PFT Prediction: The physical echo distribution mirrors the DRR intuition (multi‑path, modularity → multiple peaks).
Notes: Tangible demo of “karma lags.”

K. Language robustness (multilingual truth)

Setup: Take a factual micro‑narrative; translate across several languages and back.
Measure: Semantic similarity (embedding cosine) to the source; count stable propositions.
PFT Prediction: The factual core remains invariant; embellishments and errors dissipate.
Notes: Open‑source translators suffice.

L. Agent‑based honesty vs strategy

Setup: Simulate agents exchanging resources and information with optional deceit. Introduce memory in the environment (logs) and local reputation.
Measure: Long‑run payoff vs DRR (help received, trade access) by strategy class.
PFT Prediction: Honesty framed as coherence‑preservation outperforms deceit once field memory rises above a threshold.
Notes: Vary memory length to find the tipping point.

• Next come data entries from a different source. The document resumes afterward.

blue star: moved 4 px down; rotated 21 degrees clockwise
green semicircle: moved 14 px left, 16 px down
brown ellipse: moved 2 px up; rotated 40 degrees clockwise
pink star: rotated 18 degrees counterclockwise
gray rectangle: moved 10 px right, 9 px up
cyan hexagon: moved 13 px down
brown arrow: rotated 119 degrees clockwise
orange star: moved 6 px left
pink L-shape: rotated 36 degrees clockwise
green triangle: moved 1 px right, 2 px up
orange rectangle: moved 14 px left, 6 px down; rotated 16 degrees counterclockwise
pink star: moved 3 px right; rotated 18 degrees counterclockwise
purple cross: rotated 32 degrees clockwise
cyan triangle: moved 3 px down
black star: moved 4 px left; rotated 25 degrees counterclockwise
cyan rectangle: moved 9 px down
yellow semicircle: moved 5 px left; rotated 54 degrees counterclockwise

5) Quick‑start math/skeleton

  • Field echo (discrete): e(t+Δ) = K^Δ · p(t)
  • Similarity: κ(Δ) = (pᵀ · e(t+Δ)) / (‖p‖ · ‖e‖)
  • Invariance score: average similarity after a transformation set T: Inv(p) = (1/|T|) Σ⟨p, T(p)⟩ / (‖p‖‖T(p)‖)
  • Dissipation index: slope of similarity vs transformation intensity (or time).

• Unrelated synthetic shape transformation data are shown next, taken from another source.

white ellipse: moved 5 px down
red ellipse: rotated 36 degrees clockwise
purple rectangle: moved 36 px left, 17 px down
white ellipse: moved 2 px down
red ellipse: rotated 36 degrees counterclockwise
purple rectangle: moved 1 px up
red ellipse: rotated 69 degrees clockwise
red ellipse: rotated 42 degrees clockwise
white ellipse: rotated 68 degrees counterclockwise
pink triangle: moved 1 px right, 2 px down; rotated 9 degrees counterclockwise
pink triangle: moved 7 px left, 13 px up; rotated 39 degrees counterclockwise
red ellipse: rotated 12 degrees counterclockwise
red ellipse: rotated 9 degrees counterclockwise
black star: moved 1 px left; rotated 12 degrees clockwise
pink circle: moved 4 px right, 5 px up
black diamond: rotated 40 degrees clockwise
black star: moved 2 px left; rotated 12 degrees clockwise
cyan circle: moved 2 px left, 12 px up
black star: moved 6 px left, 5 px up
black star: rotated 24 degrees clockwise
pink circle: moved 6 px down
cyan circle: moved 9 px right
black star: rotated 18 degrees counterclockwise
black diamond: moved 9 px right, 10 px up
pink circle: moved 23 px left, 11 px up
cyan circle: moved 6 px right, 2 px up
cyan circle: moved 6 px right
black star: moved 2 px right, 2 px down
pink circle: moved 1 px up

6) Ethics & reproducibility

  • Obtain informed consent; anonymize or synthesize social data.
  • Pre‑register hypotheses when possible.
  • Share code, seeds, and transformation sets to enable replication.
  • Avoid manipulative interventions; prefer observation or consensual simulations.

7) What a positive program looks like

  • Use DRR to design coherence‑preserving actions (documentation clarity, transparent protocols, testable claims).
  • Treat “truth” as the low‑loss compression core—build messages so the invariant survives translation and noise.
  • Publish both effect sizes (κ, Inv) and lag spectra so communities can compare fields.

8) Abstract (for indexing)

We model “karma” as Delayed Resonant Return (DRR): actions emit patterns into a memory‑bearing field; after mixing, echoes re‑intersect the emitter with a measurable lag. The return strength is the similarity between the original pattern and its future echo, and the karma‑lag is the delay that maximizes this similarity. “Truth” corresponds to patterns that remain invariant under field transformations, yielding low dissipation and natural propagation. We provide operational metrics (similarity, invariance, dissipation) and twelve reproducible experiments—ranging from graph diffusion and Wikipedia edits to code commits, memes, markets, and room acoustics—to let others test DRR and truth‑as‑invariance without reliance on moral framing.